Richard Lowenberg has been a pioneering media + new-forms artist for 50 years, and continues to work at the forefront of eco-cultural initiatives locally and globally.   He serves on the Board of Santa Fe based CURRENTS: International New Media Festival. Based in Telluride from 1979 to 1996, Richard worked on Mountain Village and regional planning, facilitated the community’s earliest involvements in digital and networked media arts, and with Telluride Institute, initiated the InfoZone and worked for over 12 years to bring the best in global culture to mix it up at 8745’+.

Richard and Morgan Barnard are teaming up with Dan Collins of ASU/Deep Creek Arts and holographic artist, August Muth, to present a new, site-specific digital media arts presentation designed for the July 3rd evening party at the Telluride Transfer Warehouse and to celebrate Telluride community’s cultural future. This project is funded by the Telluride Arts District with support from the National Endowment for the Arts.

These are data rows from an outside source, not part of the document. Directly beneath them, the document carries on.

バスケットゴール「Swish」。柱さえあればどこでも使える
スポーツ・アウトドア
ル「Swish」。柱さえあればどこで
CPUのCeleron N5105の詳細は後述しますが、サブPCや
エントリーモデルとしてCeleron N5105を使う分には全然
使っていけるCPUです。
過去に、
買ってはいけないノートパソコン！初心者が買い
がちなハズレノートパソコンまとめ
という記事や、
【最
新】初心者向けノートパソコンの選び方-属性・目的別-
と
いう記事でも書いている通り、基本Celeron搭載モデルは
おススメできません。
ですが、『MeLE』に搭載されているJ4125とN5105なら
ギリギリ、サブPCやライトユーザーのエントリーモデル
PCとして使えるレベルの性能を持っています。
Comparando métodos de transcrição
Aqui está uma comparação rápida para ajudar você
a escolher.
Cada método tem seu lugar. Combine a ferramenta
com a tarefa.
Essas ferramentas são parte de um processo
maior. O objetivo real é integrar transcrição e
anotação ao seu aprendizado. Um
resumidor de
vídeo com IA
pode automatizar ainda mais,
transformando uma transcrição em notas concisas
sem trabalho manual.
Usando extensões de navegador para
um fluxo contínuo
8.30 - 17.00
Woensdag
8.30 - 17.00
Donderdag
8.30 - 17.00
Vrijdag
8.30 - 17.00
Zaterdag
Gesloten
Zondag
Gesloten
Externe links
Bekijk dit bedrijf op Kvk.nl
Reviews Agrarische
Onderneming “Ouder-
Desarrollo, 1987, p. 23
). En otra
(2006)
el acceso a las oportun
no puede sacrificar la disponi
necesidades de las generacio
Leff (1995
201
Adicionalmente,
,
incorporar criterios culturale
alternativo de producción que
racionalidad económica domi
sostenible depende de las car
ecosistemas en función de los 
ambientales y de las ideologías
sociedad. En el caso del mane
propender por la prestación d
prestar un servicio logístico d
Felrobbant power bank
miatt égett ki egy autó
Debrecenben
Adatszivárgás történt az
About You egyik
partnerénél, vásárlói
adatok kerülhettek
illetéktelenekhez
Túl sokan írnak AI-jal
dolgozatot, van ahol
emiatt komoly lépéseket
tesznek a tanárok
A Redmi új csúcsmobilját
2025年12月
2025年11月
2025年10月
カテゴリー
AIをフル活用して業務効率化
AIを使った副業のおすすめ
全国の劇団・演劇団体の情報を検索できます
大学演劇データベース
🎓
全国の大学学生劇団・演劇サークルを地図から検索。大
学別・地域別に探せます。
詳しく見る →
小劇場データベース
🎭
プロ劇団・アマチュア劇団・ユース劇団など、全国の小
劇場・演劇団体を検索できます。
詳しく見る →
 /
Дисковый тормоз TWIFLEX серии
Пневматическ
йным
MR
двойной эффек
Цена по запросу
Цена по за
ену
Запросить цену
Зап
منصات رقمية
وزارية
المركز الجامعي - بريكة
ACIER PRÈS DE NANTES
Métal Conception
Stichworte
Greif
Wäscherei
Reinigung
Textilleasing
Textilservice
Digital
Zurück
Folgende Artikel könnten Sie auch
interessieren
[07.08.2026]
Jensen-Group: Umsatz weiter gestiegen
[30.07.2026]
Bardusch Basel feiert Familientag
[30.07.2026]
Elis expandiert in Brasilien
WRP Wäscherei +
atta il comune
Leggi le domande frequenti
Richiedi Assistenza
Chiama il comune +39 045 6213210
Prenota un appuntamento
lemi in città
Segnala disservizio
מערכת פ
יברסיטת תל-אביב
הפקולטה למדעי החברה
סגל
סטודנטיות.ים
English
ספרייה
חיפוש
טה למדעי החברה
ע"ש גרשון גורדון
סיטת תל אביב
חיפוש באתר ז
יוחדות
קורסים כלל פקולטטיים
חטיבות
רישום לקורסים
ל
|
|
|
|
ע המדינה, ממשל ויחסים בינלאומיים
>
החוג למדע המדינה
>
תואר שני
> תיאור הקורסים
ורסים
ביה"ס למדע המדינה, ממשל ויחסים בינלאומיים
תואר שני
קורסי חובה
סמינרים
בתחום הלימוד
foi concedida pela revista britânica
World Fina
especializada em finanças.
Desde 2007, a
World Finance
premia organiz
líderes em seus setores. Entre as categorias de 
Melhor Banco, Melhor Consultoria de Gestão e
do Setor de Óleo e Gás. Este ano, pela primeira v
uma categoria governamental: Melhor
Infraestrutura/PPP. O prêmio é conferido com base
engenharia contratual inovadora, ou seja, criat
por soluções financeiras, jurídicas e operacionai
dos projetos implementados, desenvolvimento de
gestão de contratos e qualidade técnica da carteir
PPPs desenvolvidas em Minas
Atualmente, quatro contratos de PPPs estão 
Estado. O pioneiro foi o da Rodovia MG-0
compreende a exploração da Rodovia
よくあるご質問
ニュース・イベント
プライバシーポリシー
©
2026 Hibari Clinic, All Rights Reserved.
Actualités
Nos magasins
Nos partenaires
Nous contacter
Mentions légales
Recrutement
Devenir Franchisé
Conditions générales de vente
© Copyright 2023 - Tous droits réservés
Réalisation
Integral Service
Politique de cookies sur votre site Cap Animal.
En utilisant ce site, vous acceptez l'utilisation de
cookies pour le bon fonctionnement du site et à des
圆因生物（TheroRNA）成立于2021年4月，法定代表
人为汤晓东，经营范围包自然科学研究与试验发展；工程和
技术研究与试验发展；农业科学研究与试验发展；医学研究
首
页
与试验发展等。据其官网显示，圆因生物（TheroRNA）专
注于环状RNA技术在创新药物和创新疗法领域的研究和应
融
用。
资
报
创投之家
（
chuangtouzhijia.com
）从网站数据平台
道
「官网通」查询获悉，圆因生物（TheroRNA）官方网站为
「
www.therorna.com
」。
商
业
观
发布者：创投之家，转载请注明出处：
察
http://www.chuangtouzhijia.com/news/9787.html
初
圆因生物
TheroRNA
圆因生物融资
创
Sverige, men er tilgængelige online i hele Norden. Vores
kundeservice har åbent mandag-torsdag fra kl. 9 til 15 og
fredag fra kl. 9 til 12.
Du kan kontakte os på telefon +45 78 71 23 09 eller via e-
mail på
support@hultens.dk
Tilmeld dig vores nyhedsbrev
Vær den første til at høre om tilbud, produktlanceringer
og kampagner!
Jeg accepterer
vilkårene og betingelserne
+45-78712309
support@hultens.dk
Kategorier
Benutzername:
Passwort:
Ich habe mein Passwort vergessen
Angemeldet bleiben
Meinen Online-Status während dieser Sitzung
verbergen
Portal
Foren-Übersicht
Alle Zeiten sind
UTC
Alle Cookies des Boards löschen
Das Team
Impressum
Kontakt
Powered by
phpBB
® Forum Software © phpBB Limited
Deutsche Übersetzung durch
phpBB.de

We asked Richard a few questions:

Your Inspiration?

What is information?   What is this information revolution?  Where is the art in information?

Describe your art:

A lifelong body of creative works, across many media and arts disciplines (photography, theater, digital media, music, text, +), addressing the questions above, presenting an ecological understanding of the information environment.

Future work?

A laser interferometry (holographic)  installation to fine-tune sense economic dynamics,  just as the LIGO project is detecting gravitational waves.

Creative Heros?

Leonardo.   Bucky Fuller.    Elinor Ostrom.

Happy place?

Telluride.   Santa Fe. The Colorado Plateau.

Motto?   

The best defense is a cultural offense.